University’s nuclear fusion device to be complete, available for use Friday

Daily Illini By Michael Semaca | 04/18/16

illinois reactor

Photo courtesy of Michael Semaca | The Daily Illini
The HIDRA, the University’s fusion device.

The University’s nuclear fusion device, the Hybrid Illinois Device for Research and Applications, or HIDRA, will finally be completed and will form its first plasma Friday.

This process will allow researchers like Dr. Daniel Andruczyk, the head of the HIDRA project in the Department of Nuclear, Plasma and Radiological Engineering (NPRE), to conduct tests with the machine.

“We’ll get our first plasma (Friday). It’ll be the first official start of the machine. That’s really exciting,” Andruczyk said. “All machines go through this: you have your first plasma, and from there you start to do experiments.”

The HIDRA is a machine thats able to execute nuclear fusion, the process of colliding two hydrogen isotopes together to create helium, which releases a massive amount of energy. The problem is that these hydrogen molecules need to be at a temperature hotter than the sun and in the form of a plasma, the highest energy state of matter, to actually fuse together.

Since a plasma is so hot, it takes an incredible amount of energy to actually make fusion happen, even more than the reaction outputs. Many scientists around the globe have been working on several things that can make fusion more economical.

At NPRE’s Center for Plasma-Material Interactions (CPMI), professors like Andruczyk have focused on the plasma’s effects on the reactor itself.

“We’re really interested here in understanding what’s called the plasma material interactions,” Andruczyk said. “How does the plasma interact with the materials that are confining it? What’s the plasma doing to those materials, and vice versa? How does that then feed back to the plasma and affect the performance of the plasma?”

For professors at CPMI, having access to their very own fusion device is a huge blessing.

“Sometimes you have to sit and wait years to (conduct tests),” Andruczyk said. “With HIDRA, we can now test whenever we want, however we want, on our own machine, show that it works in the smaller fusion devices before we go and put it on the larger devices.”

Andruczyk worked on the HIDRA, which was originally stationed in Germany, before he was hired by CPMI Director David Ruzic. Both were instrumental in getting the device here.
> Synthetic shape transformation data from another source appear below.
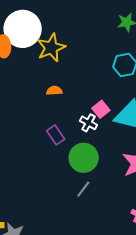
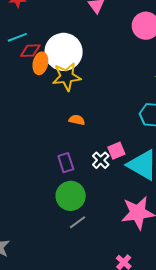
yellow star: (51, 48) -> (67, 77), moved
green circle: (84, 158) -> (71, 196), moved

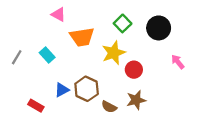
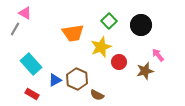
pink triangle: (58, 14) -> (25, 13), moved
cyan rectangle: (47, 55) -> (31, 64), moved, size x1.5
gray line: (17, 57) -> (15, 29), moved
brown star: (136, 100) -> (145, 71), moved

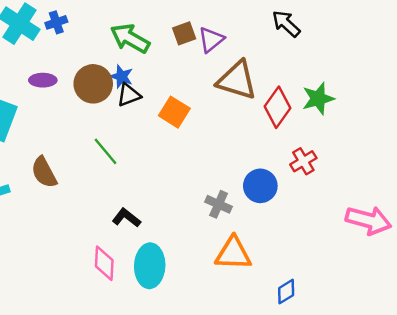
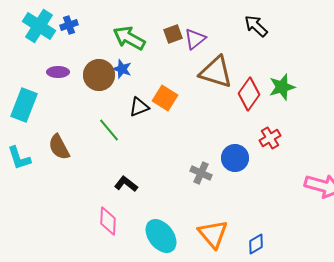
black triangle: (129, 95) -> (139, 107), moved
orange triangle: (233, 253) -> (213, 234), moved, turned 48
cyan ellipse: (150, 266) -> (161, 236), moved, turned -40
Andruczyk’s former colleagues told him HIDRA was to be replaced by a newer, more powerful device. He warned Ruzic, who then had to overcome political and financial obstacles to bring the machine to the University.
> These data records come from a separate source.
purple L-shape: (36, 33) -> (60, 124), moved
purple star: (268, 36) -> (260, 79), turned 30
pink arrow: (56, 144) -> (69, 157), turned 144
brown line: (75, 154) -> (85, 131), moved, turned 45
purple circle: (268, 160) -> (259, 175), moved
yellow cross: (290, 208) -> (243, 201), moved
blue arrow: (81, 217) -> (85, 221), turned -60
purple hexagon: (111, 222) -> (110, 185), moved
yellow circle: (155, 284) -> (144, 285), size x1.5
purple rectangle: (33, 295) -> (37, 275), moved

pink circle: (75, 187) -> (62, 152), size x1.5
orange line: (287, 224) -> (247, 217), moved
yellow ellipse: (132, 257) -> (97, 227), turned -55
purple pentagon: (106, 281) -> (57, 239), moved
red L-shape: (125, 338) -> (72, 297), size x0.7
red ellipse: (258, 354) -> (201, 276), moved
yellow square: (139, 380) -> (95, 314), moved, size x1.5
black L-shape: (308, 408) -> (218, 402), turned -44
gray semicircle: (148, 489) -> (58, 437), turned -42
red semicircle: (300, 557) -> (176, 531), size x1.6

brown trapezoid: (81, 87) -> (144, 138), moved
“He called me up and said, ‘Hey do we want a stellarator?’ And I said, ‘Of course we want a stellarator.’” Professor Ruzic said.
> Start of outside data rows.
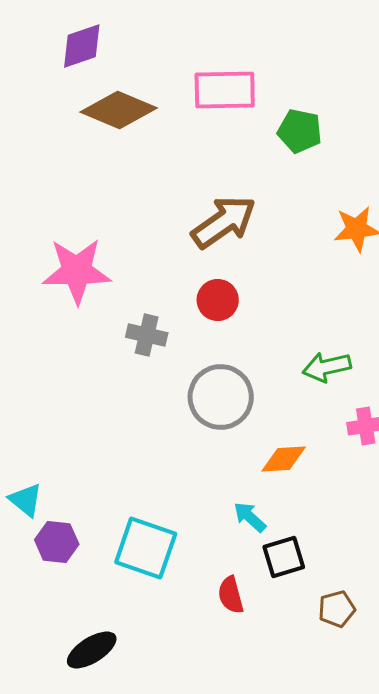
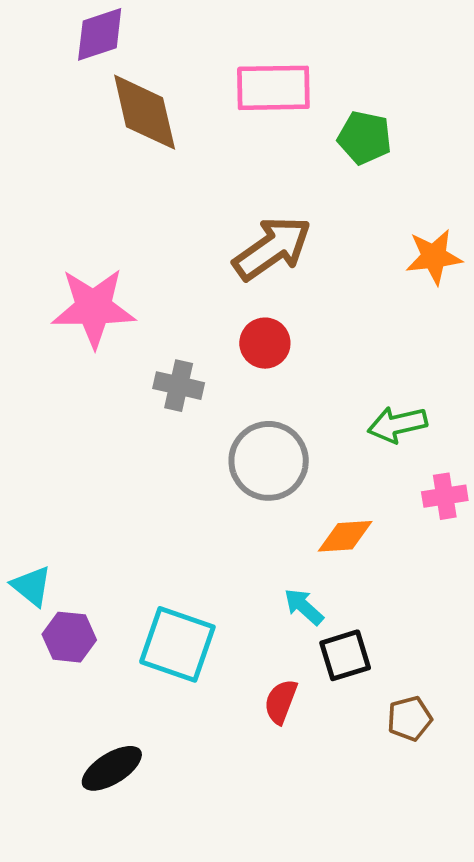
brown diamond: (119, 110) -> (145, 112), turned 54
red semicircle: (231, 595) -> (281, 702), turned 36

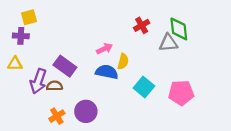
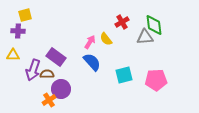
pink arrow: (104, 49) -> (90, 42), turned -32
yellow semicircle: (123, 61) -> (106, 39), moved, turned 128
blue semicircle: (107, 72) -> (92, 62), turned 36
cyan square: (144, 87) -> (124, 75), turned 36
purple circle: (86, 111) -> (61, 89), moved

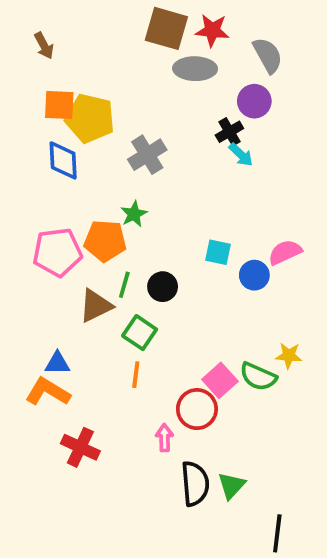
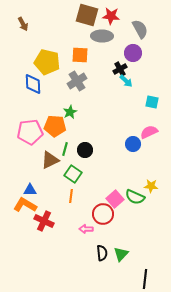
orange square: (59, 105) -> (80, 55), moved
cyan square: (218, 252) -> (152, 102), moved
pink arrow: (164, 438) -> (86, 229), turned -88
red cross: (80, 447) -> (44, 221), moved
black semicircle: (195, 484) -> (102, 253), size x0.7

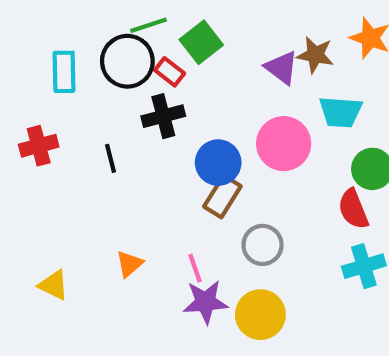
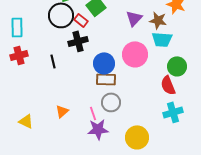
brown star: (315, 55) -> (158, 20), moved
purple triangle: (282, 68) -> (134, 18), turned 36
cyan rectangle: (64, 72) -> (17, 27), moved
brown rectangle: (222, 196) -> (106, 79), turned 60
gray circle: (263, 245) -> (111, 102), moved
yellow circle: (260, 315) -> (137, 137), moved

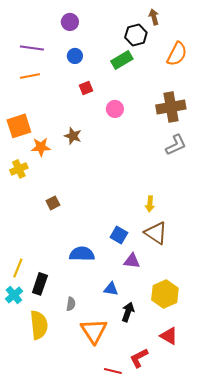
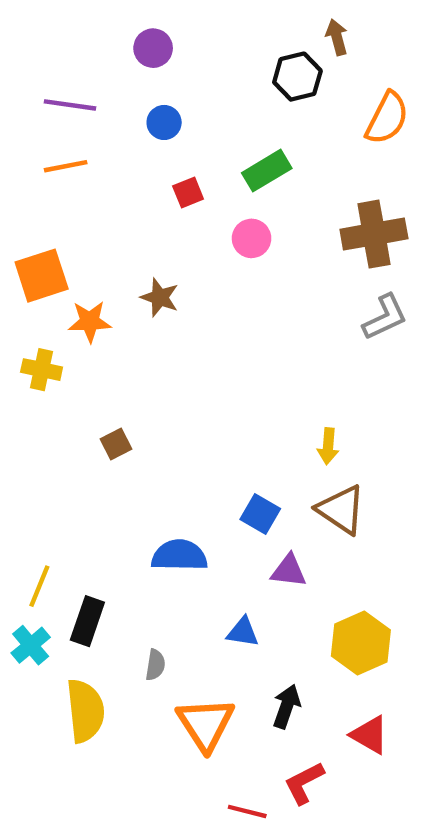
green rectangle: (122, 60) -> (267, 171), moved
yellow cross: (19, 169) -> (42, 370), turned 36
black arrow: (128, 312) -> (287, 706), moved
Since the University acquired the machine in August 2014, the team at NPRE has been hard at work bringing it across the Atlantic and rebuilding it on campus. This week, the rebuilding effort will finally be complete.

“We’re still putting some of the final touches on it,” Andruczyk said. “We’re almost there. It’s just a few little things that we’ve got to finish up here.”

Andruczyk and his team of NPRE students have been hard at work preparing the machine for the first plasma. One of these students is Andrew Shone, sophomore in engineering, who started working on HIDRA as a freshman.

“The more I work on it, the more I learn,” Shone said. “It’s a really good opportunity for me to get hands-on experience with an actual fusion device.”

This is an incredibly rare experience. The University is one of only four schools, the others being Auburn, Wisconsin and Columbia, that let undergraduates work on a fusion device.

“It’s a lot of little work, but someone’s got to do it,” Shone said.

There’s still a long way to go until fusion can be a viable energy source. A running joke with the nuclear community is that fusion is 30 years away, and has been since the 1970s, Ruzic said.

Nevertheless, he believes that there’s been considerable progress in the field.

“We can make a fusion powerplant making electricity today,” he said. “Economic fusion is some number of years away. But 30 years ago I could not make the statement I just did; we could not guarantee you that, if you give me enough money, I’ll make you a powerplant that would make fusion electricity. Today we can. That’s enormous progress, and we know how to do it. Now the question is, can we find ways to do it that make it smaller, cheaper and therefore economic?”